Contribute to all tissues in developing chimeric mice when injected into embryos.
Show clinical potential for regenerative medicine, especially for patient-specific therapies.
Safety and Ethical Considerations
The use of c-MYC poses a risk of tumorigenesis due to its role as an oncogene. Researchers continuously explore ways to ensure safety (e.g., removing oncogenes post-reprogramming). Ethical debates continue regarding the implications of iPSCs, especially concerning potential misuse of technology.

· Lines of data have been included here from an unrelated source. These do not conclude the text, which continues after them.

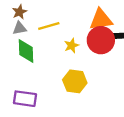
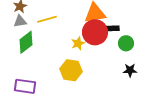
yellow star: (72, 46) -> (78, 43), moved
green diamond: (26, 51) -> (26, 42), turned 55

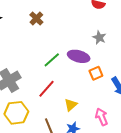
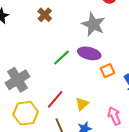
gray star: (99, 38) -> (93, 24), moved, size x1.6
red line: (47, 89) -> (55, 99), moved

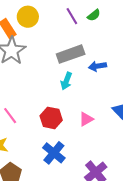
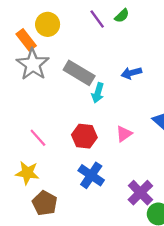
gray rectangle: (71, 54) -> (79, 73), moved, turned 56

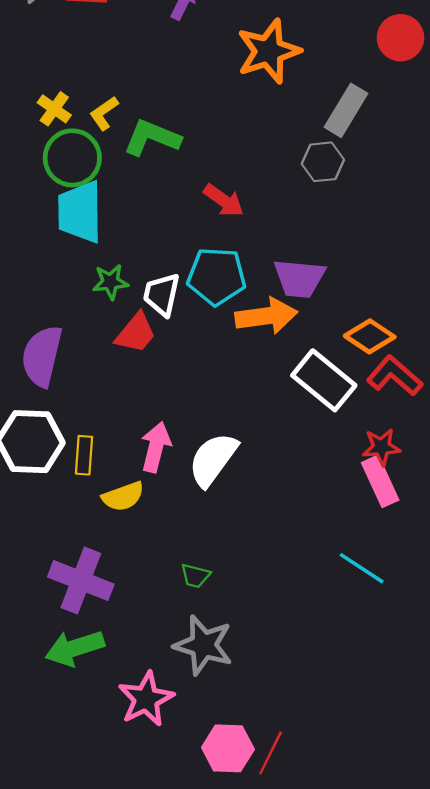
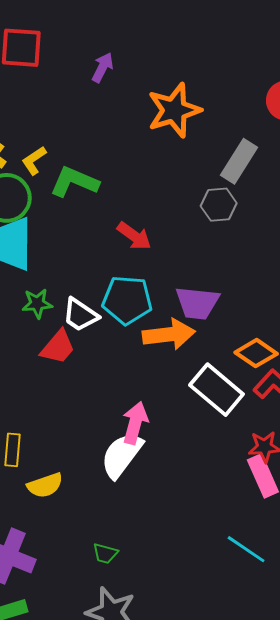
white trapezoid: (162, 294) -> (80, 315), turned -69
pink arrow: (156, 447) -> (135, 423), moved

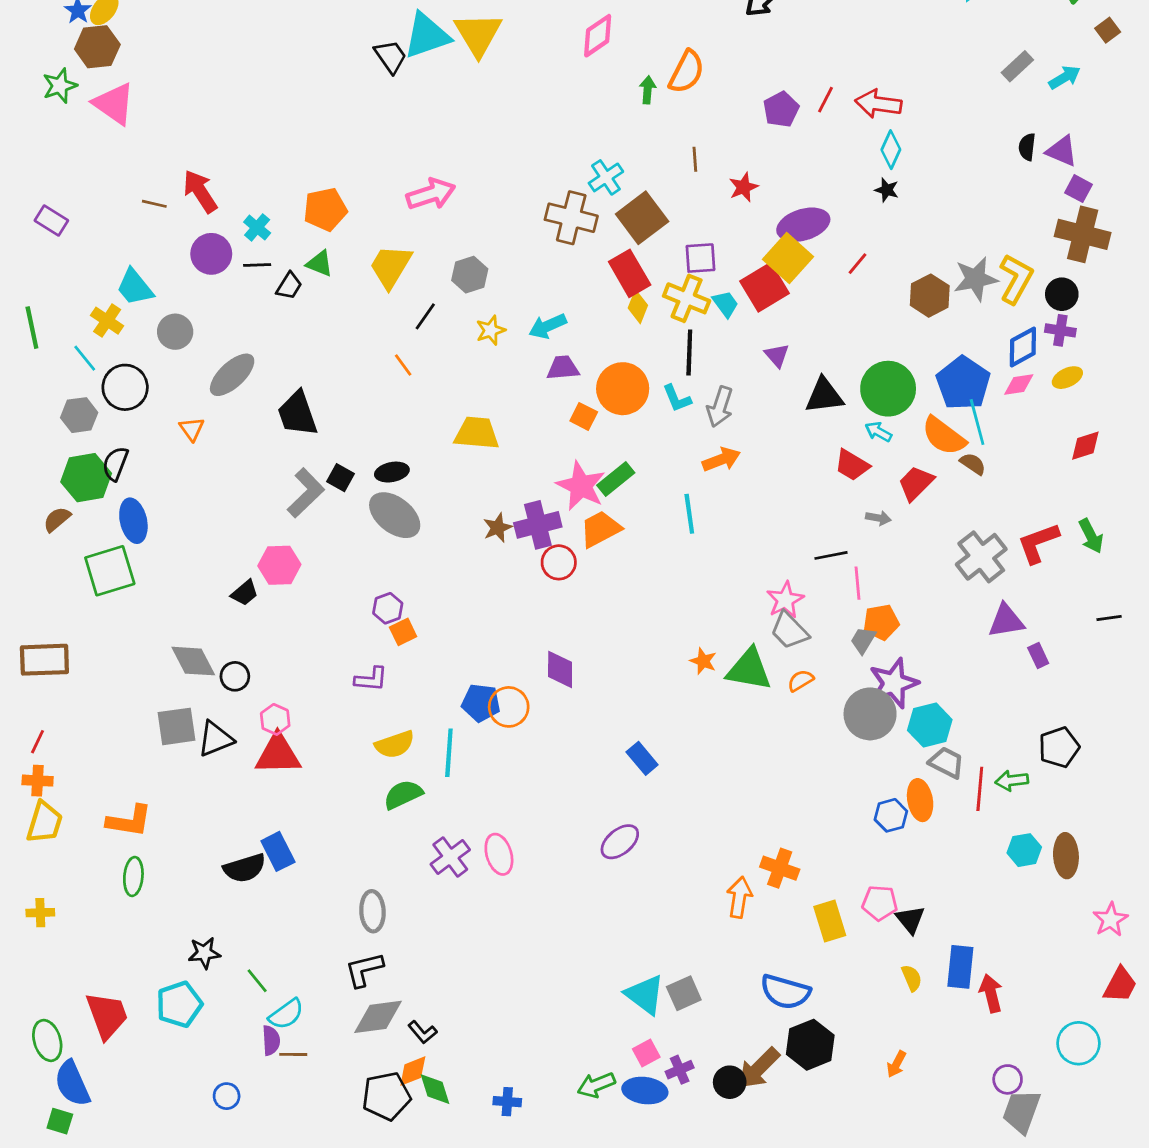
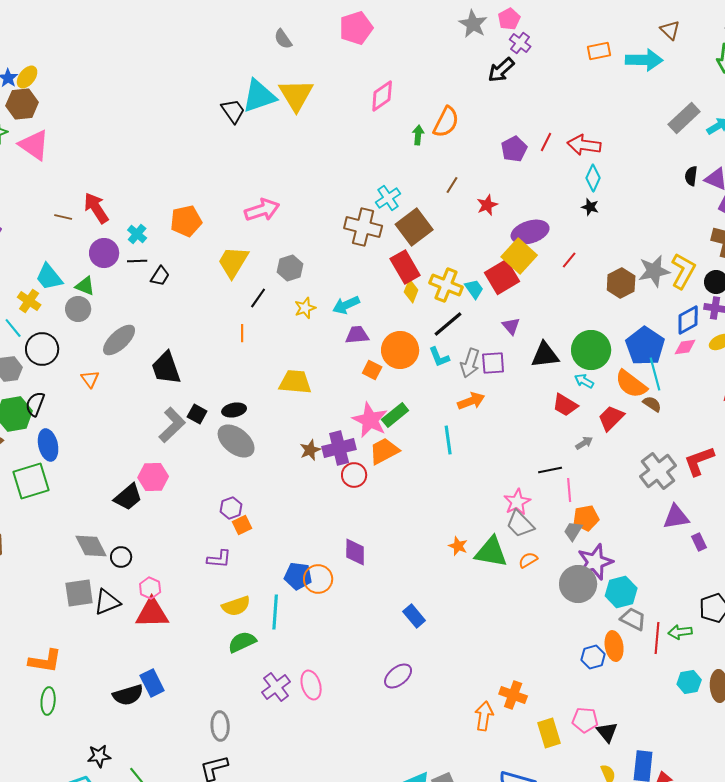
gray rectangle: (1017, 66) -> (684, 118), size x1.4
brown line: (695, 159) -> (452, 185), turned 36
purple square: (700, 258) -> (493, 363), moved
green triangle: (320, 264) -> (85, 286), moved
black line: (689, 353) -> (448, 324), turned 48
orange line: (403, 365) -> (242, 333), turned 36
gray arrow: (878, 518) -> (584, 443), turned -42
black trapezoid: (245, 593) -> (128, 497), size x1.4

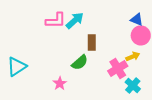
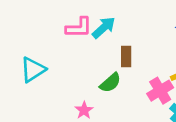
cyan triangle: (17, 66) -> (33, 70), moved

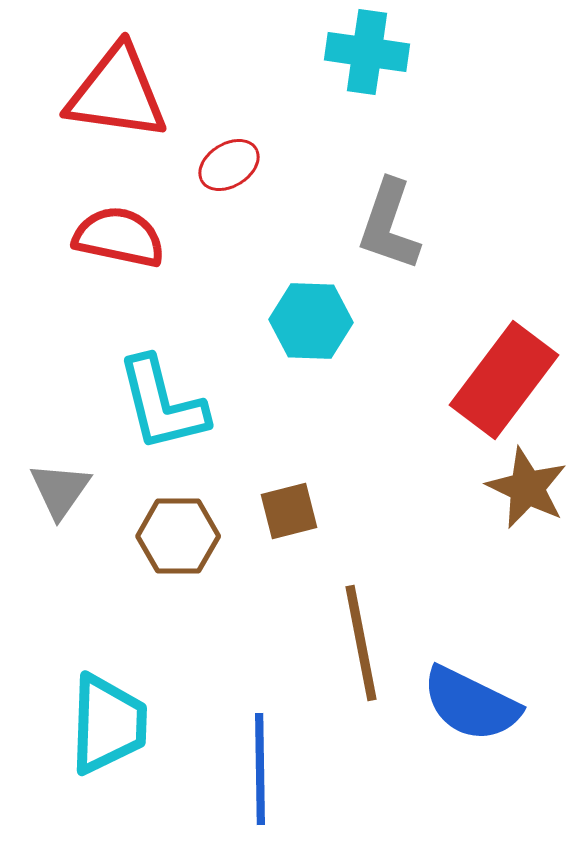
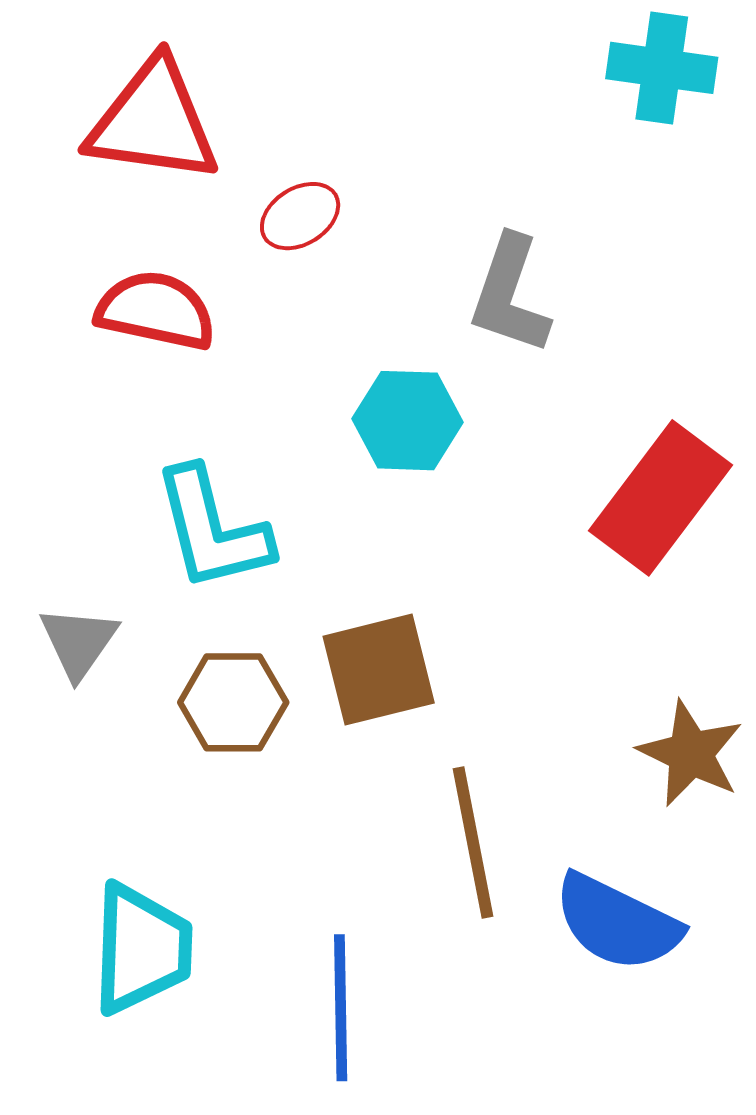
cyan cross: (367, 52) -> (662, 68), moved
brown star: (527, 488) -> (691, 753), moved
brown square: (289, 511) -> (379, 670), size x1.5

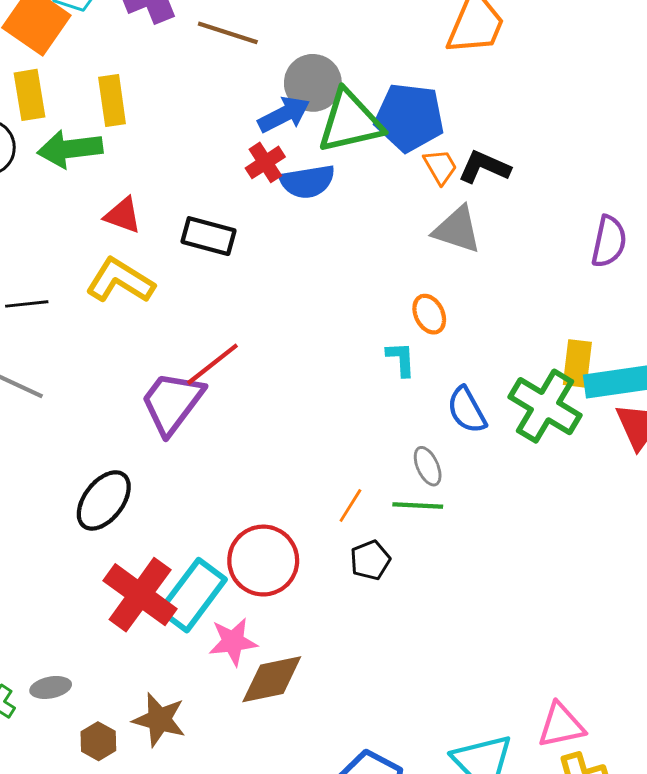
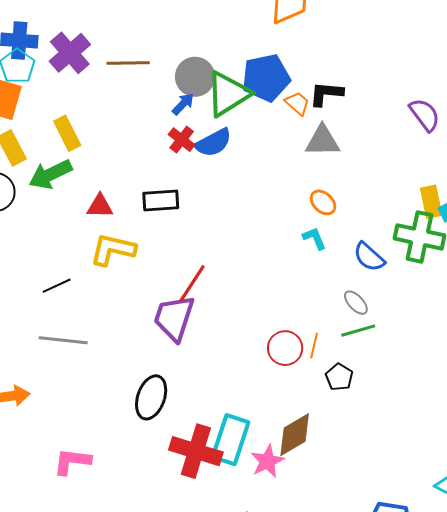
blue arrow: (284, 114) -> (183, 104), size x0.7
purple semicircle: (609, 241) -> (425, 115), turned -30
red circle: (263, 561) -> (285, 348), moved, size x0.7
brown diamond: (272, 679) -> (295, 435), moved

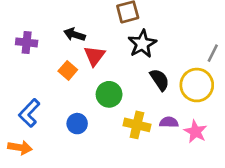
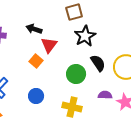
orange square: (68, 70) -> (36, 61), moved
green circle: (109, 94) -> (76, 74), moved
yellow cross: (137, 125) -> (72, 107), moved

Applications in Disease Modeling and Therapy
Sickle cell anemia model:
Techniques to repair beta-globin gene mutations using patient-derived iPSCs demonstrate proof-of-principle for human application.
Skin fibroblasts of sickle cell mice were used to create iPSCs that were then corrected genetically and successfully reintroduced into the mice.
Potential applications in personalized medicine, drug testing, and effective therapies for genetic disorders.
Challenges and Future Directions
Epigenetic memory in iPSCs may hinder their efficiency and differentiation capabilities:
Some studies found iPSCs less effective in differentiating into cell types compared to embryonic stem cells.
The scientific community continues to work on refining methods to enhance the quality and efficiency of iPSCs.
Advances in culture conditions, gene editing capabilities, and understanding of cellular mechanisms enable broader applications of iPSCs in regenerative medicine.
Conclusion
Induced pluripotency has revolutionized stem cell research and holds significant promise for future therapies. The potential to create patient-specific cells offers tremendous advantages in treating a variety of conditions, but ongoing research is needed to address the technical and ethical challenges involved.